Paul Dunne living the dream and won’t be distracted at Walker Cup

Having stared down the best players in the world at the Open Championship, Dunne will wear the GB&I colours tomorrow when the home team take on the US in the 45th Walker Cup match at Royal Lytham & St Anne’s. One of five Irish in what is a record number of home-grown players in the Great Britain & Ireland team, Dunne will not be distracted from the task at hand.

“Obviously it’s a lifetime ambition for anyone from Great Britain and Ireland to make the team. It’s brilliant to have our names on the team but there’s a job to do still,” says the 22-year-old from Greystones.

Since he was first named on a Walker Cup squad five years ago, making the grade for GB&I has been an ambition.

“I was maybe put on the squad for a bit of morale because I was young. I don’t think I had any chance to make the team. Ever since the last Walker Cup, I didn’t make the team but I wouldn’t have been that close. Seeing Gavin (Moynihan) and Kevin Phelan make the team (in 2013), who we play with all the time, and hearing their feedback on it, the last two years it’s definitely been in our head. Even when I played St Andrews Trophy last year, it was almost like it was a warm-up for this year so it’s been in our mind.”

Moynihan returns for his second Walker Cup at Lytham while Cormac Sharvin, Gary Hurley and Jack Hume complete the five-man Irish contingent. To put their selectoon in context, it is more than 60 years since Joe Carr was one of four Irish players on a 12-man team in 1951.

“It’s a huge achievement and quite significant to look on in history terms but when we were thinking what team was going to be picked, we were kind of expecting five. In that respect it wasn’t really a surprise. It was just something normal. All five of us are good players, we all expected to play well this year and make the team,” says Dunne, who first came into the GUI system at U14 level.

At every grade, he has excelled but to lead the Open Championship after three rounds takes a special kind of talent. And yet the life of a modern amateur is so hectic there is never time to stand still. The day after the Open at St Andrews, Dunne was travelling to Lytham for two days of Walker practice.

“It wasn’t ideal to be the day after but it was great to get down and see the course because I hadn’t played it (Lytham) in five years,” said Dunne, who is hoping to sign off on his amateur career with a win this weekend.

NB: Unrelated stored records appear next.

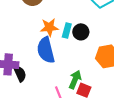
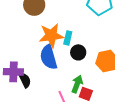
orange star: (49, 27) -> (51, 35), size x1.4
black circle: (81, 32) -> (78, 52), moved

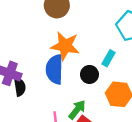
cyan rectangle: (68, 38) -> (109, 58), moved

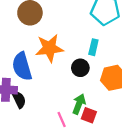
blue semicircle: (55, 69) -> (22, 66), moved

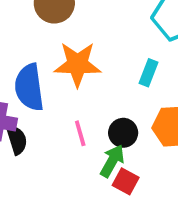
black circle: (80, 68) -> (123, 133), moved
pink line: (62, 120) -> (80, 133), moved

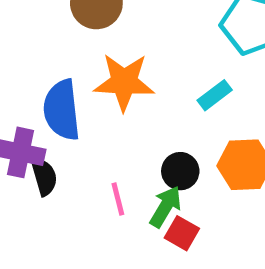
cyan rectangle: (149, 73) -> (215, 95), turned 30
pink line: (80, 133) -> (118, 199), moved

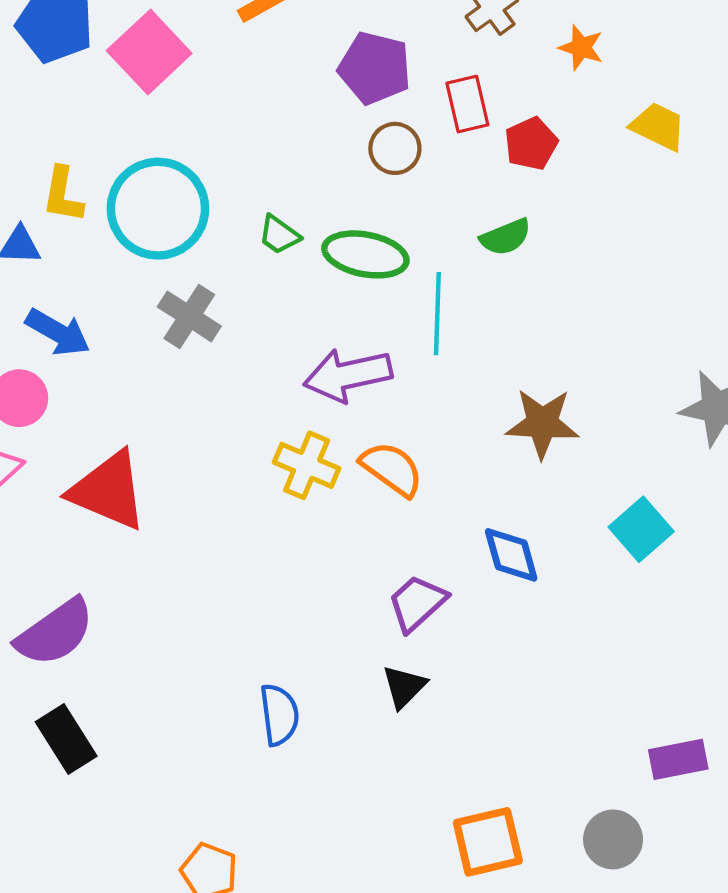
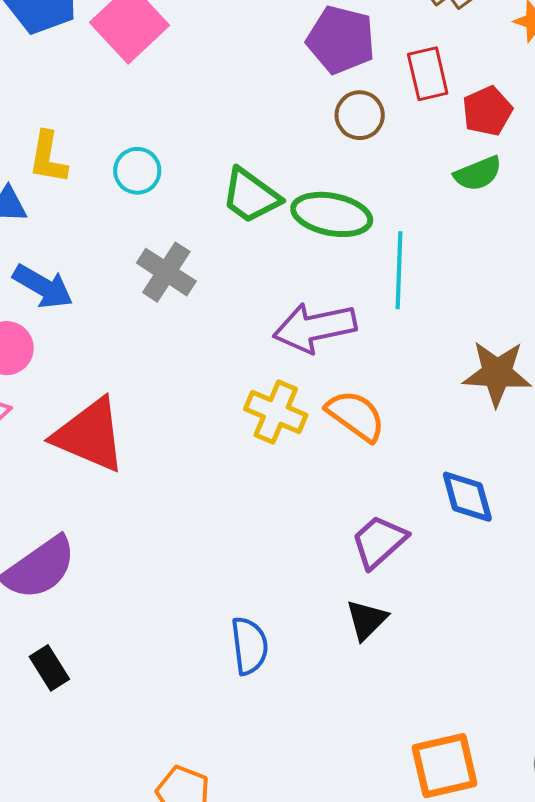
cyan circle: (158, 209) -> (137, 171), size x0.5
green trapezoid: (279, 235) -> (251, 196), size x1.5
green semicircle: (506, 237) -> (478, 174), moved
black rectangle: (66, 739) -> (49, 668), size x0.7

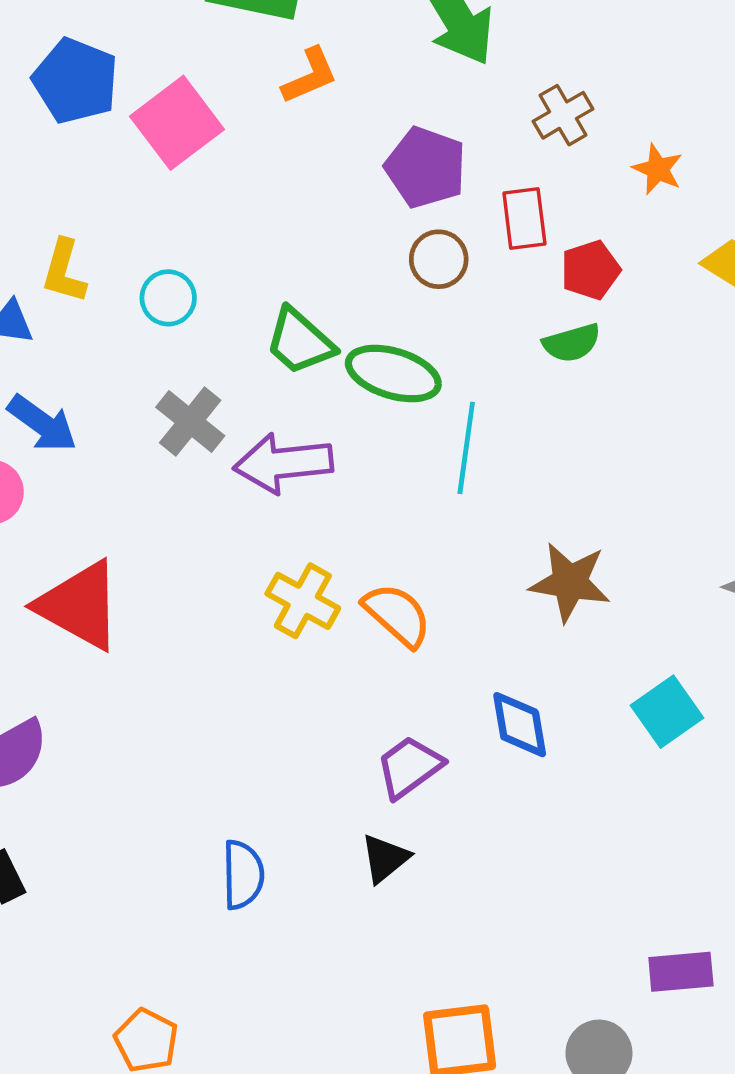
purple arrow: (315, 328) -> (283, 463), moved

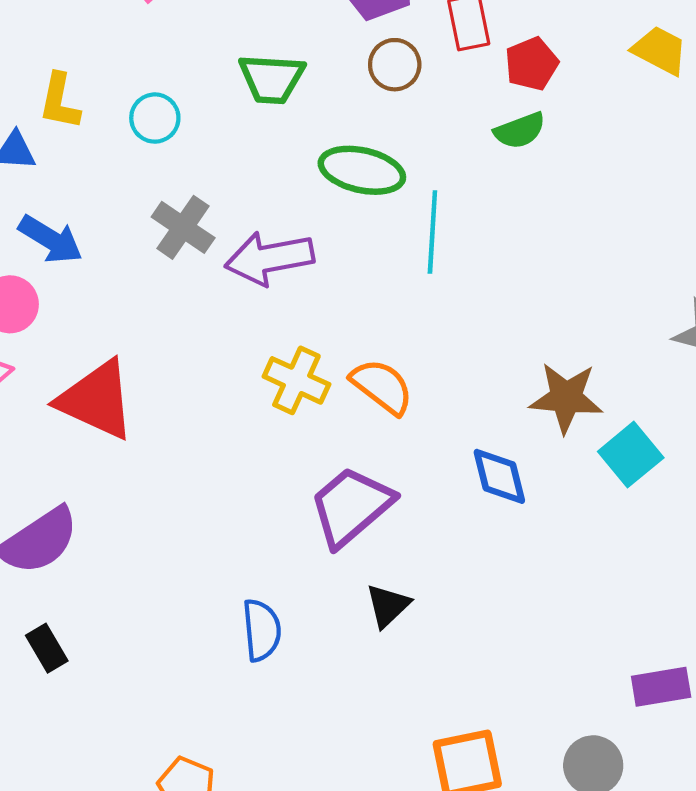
green trapezoid: (300, 341) -> (272, 79), moved, turned -34
brown star: (570, 582) -> (566, 398), moved
purple trapezoid: (409, 767) -> (351, 506), moved, size x1.4

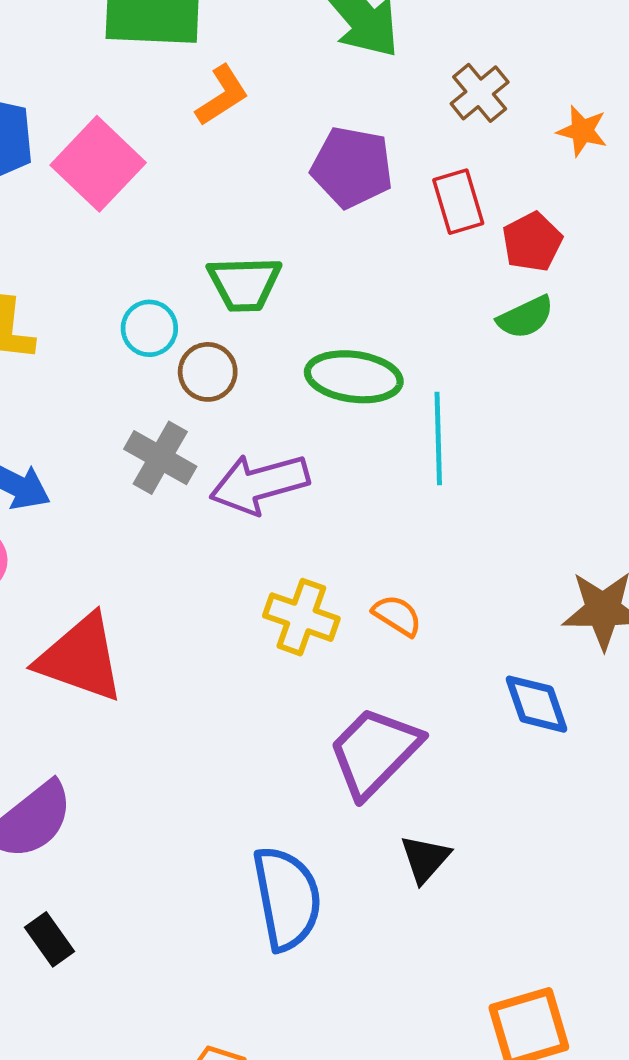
brown circle: (395, 65) -> (208, 372), moved
cyan circle: (155, 118) -> (149, 328), moved
orange semicircle: (382, 386) -> (397, 615), size x0.7
blue semicircle: (262, 630) -> (287, 898), size x1.5

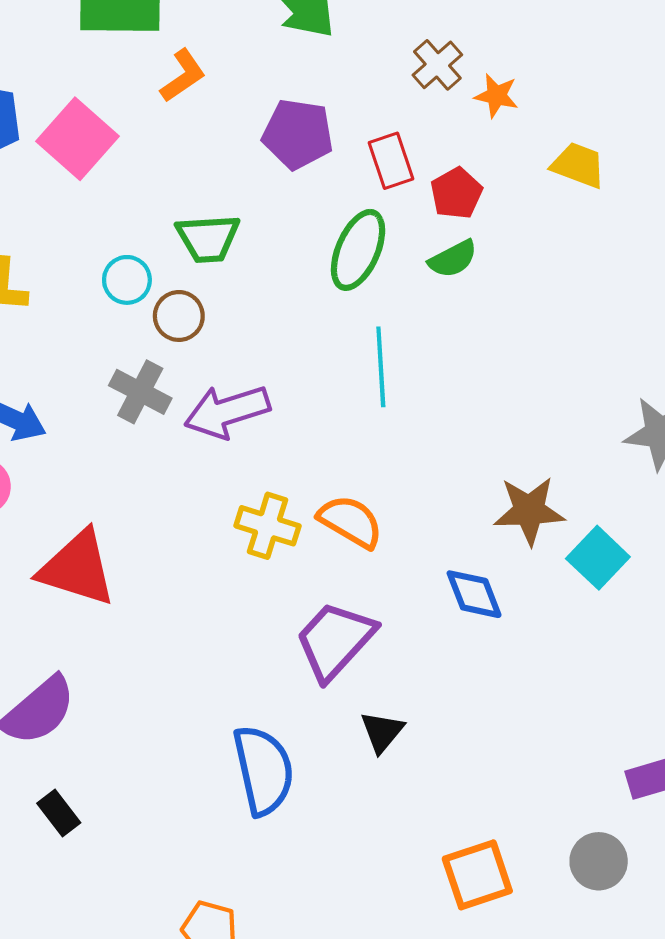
brown cross: (480, 93) -> (437, 65), moved
green ellipse: (354, 377) -> (358, 250), moved, turned -72
orange semicircle: (397, 615) -> (351, 522), size x1.5

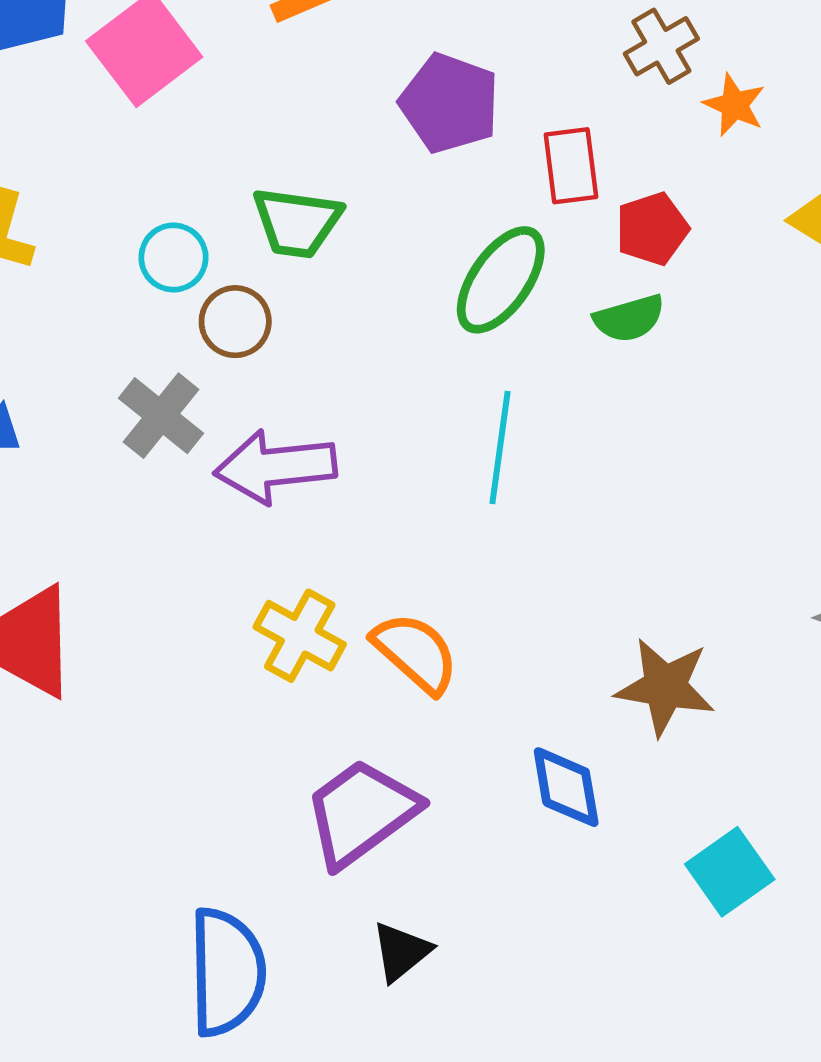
cyan square: (598, 558) -> (730, 872), moved

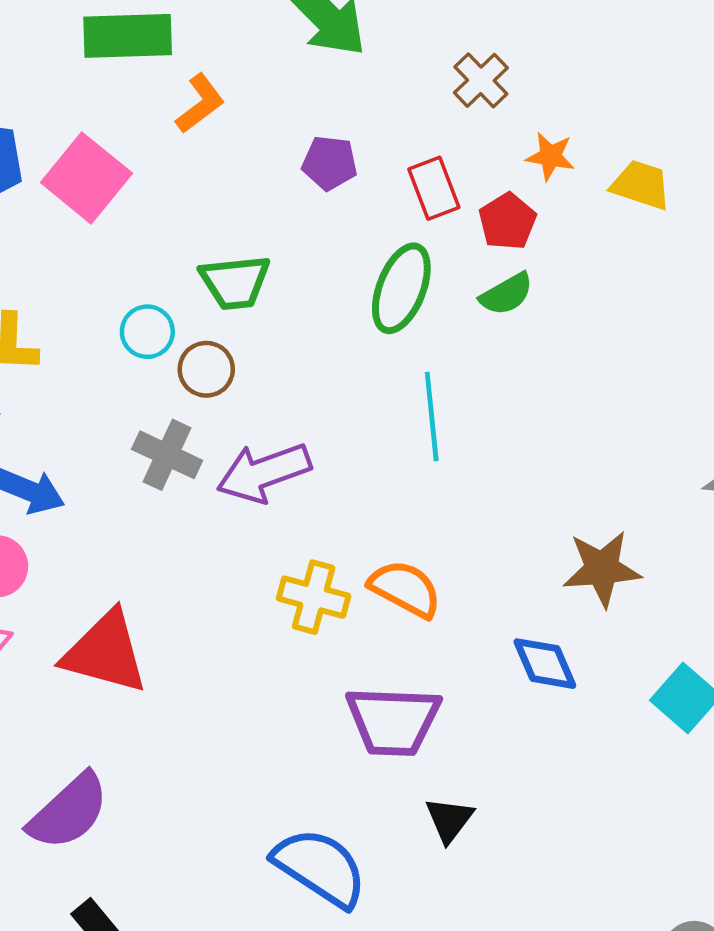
purple pentagon: (450, 103) -> (330, 163), size x0.7
orange star: (734, 105) -> (550, 156), moved
purple trapezoid: (361, 813) -> (393, 721), turned -128
blue semicircle: (227, 972) -> (320, 867), turned -42

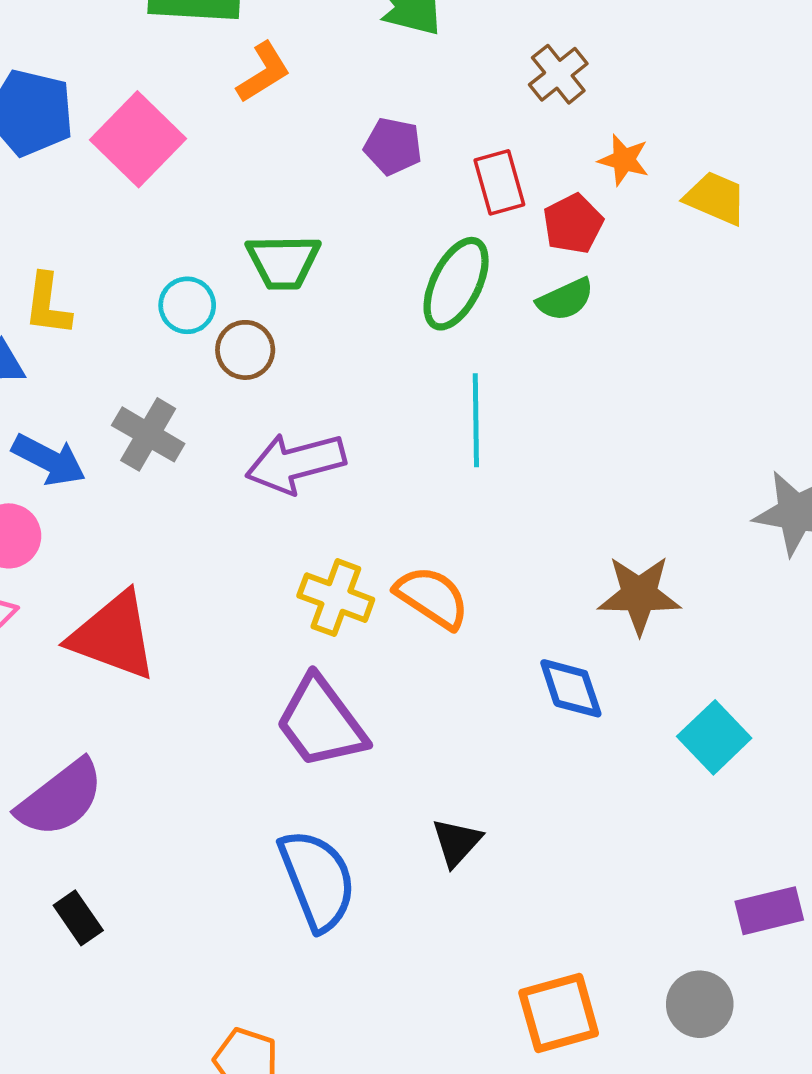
gray cross: (167, 455) -> (148, 434), moved
purple trapezoid: (393, 721) -> (321, 722), moved, turned 46
blue semicircle: (320, 867) -> (317, 880), turned 30

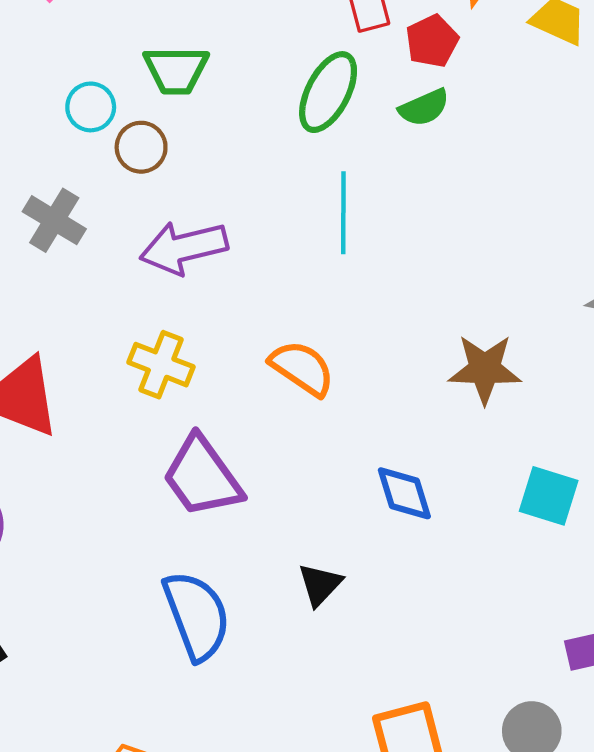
yellow cross: (336, 598) -> (161, 365), moved
blue diamond: (571, 688) -> (404, 493), moved
cyan square: (714, 737) -> (549, 496), turned -30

“I think there’s just more of a comfort level on the golf course (since the Open). Like the US Amateur and European Team Championships, I’d usually be quite nervous for the first few holes. It would usually take you a while to settle in. And now there’s just more of a relaxed feeling from the start so it makes it easier to take momentum from practice rounds into tournaments. I guess being exposed to the pressure of the Open, obviously I still feel pressure but it feels more manageable”.

The American team, with US Amateur champion Bryson DeChambeau — who took out Paul Dunne in the quarter-finals at Olympia Fields — leading their challenge, will be bidding to retain the Walker Cup after their 17-9 victory in New York two years ago.

Play gets underway with the first foursomes session tomorrow morning followed by eight singles matches in the afternoon. There is another foursomes session on Sunday morning followed by 10 singles matches on Sunday afternoon. 13.5 points is the magic number needed to win the match outright.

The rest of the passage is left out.